A woman holds a sign reading: ‘UK Gov’s silence Iran regime’s violence’
An anti-Iranian regime protest in Piccadilly Gardens, Manchester, in 2022. Photograph: zoompics/Alamy

Last week, the foreign secretary, David Cameron, said the Iranian regime continued to “threaten people on UK soil”, and that there had been at least 15 credible threats to kill or kidnap British nationals and others living in the UK since the beginning of 2022. The regime has called publicly for the killing of these individuals and in some cases detained and harassed their families in Iran, a UK government statement said.

BBC staff in London told the Guardian this year that they fear walking outside alone after being harassed by the Iranian authorities, with family members based in Iran also being detained arbitrarily.

A civil rights activist from the human rights group United for Mahsa says many activists have had to pause their activities or work anonymously due to the threats to their lives. “I look over my shoulder all the time ever since the diaspora started receiving online and offline threats from pro-regime individuals living inside this country,” she says. “I don’t feel safe online or on the streets. The Islamic Republic runs a very strong online campaign to target dissidents in the west.”

British-Iranian activist and former political prisoner Vahid Beheshti has been staging an ongoing protest outside the Foreign Office in London calling for Iran’s Revolutionary Guards to be labelled as a terror group. He says a fatwa had been issued against him and he was recently threatened by someone who told him: “I am going to cut your neck today.”

Beheshti says the man was later arrested by the police, who told him a knife was found during the arrest. “This is what we are living through here every day. We Iranians are living with a gun pointed at our heads. I told the police here that every day I feel like it’s my last day.”

Transnational repression is the use of tactics including electronic surveillancephysical assault, intimidation and threats to family in the home country to silence people living in exile. The Guardian’s Rights and freedom series is publishing a series of articles to highlight the dangers faced by citizens in countries including the UK.

Some of the activists interviewed by the Guardian say they have also been victims of stalking, online doxing and character assassinations led by those supporting the regime in the UK.

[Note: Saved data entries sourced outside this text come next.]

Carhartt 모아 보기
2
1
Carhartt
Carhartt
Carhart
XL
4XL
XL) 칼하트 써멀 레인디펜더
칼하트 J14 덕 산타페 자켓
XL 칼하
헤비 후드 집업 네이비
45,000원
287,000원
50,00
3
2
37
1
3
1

“My very first understanding of going to protests in London was that I’d wear sunglasses, a mask and a hat to avoid being identified, not because of repercussions potentially on myself, but for repercussions on my family, if I was identified,” says Donya, 23, who also wanted to be identified only by her first name.

In October 2022 Donya started a social media campaign, Be Iran’s Voice, publishing content about protests happening inside Iran and across the world. She says she has been heavily harassed on social media since starting the campaign, including having her full name posted online.

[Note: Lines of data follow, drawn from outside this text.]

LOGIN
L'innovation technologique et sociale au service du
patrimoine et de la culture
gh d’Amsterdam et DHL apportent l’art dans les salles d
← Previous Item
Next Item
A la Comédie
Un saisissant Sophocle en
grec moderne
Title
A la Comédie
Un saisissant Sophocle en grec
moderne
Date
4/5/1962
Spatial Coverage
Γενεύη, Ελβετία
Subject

“I strongly believe these are deterrents created by the regime and then deployed by undercover members of the regime to try to dismantle and sway public opinion of potentially influential women or figures in the community and try to disempower them and try to discredit them for what they are doing,” she says.

Donya revealed she’s now careful about what she posts online, makes sure someone walks with her to the station when she’s in London for a protest, and ensures that someone has her location and knows her time schedule.

“We need the protection of non-Iranians,” she says. “We need people to stand with us so that we have the confidence to have freedom of expression in the same way that is given to other people who aren’t Iranian. I should have the right to be protected in the UK, the country in which I was born.”

A spokesperson for the Metropolitan police said specialist officers continue to liaise closely with those affected to give them appropriate safety and security advice. “We will continue to work closely with our intelligence partners and others to do everything we can to counter these types of threat – either through protective security measures, or disruptive action.”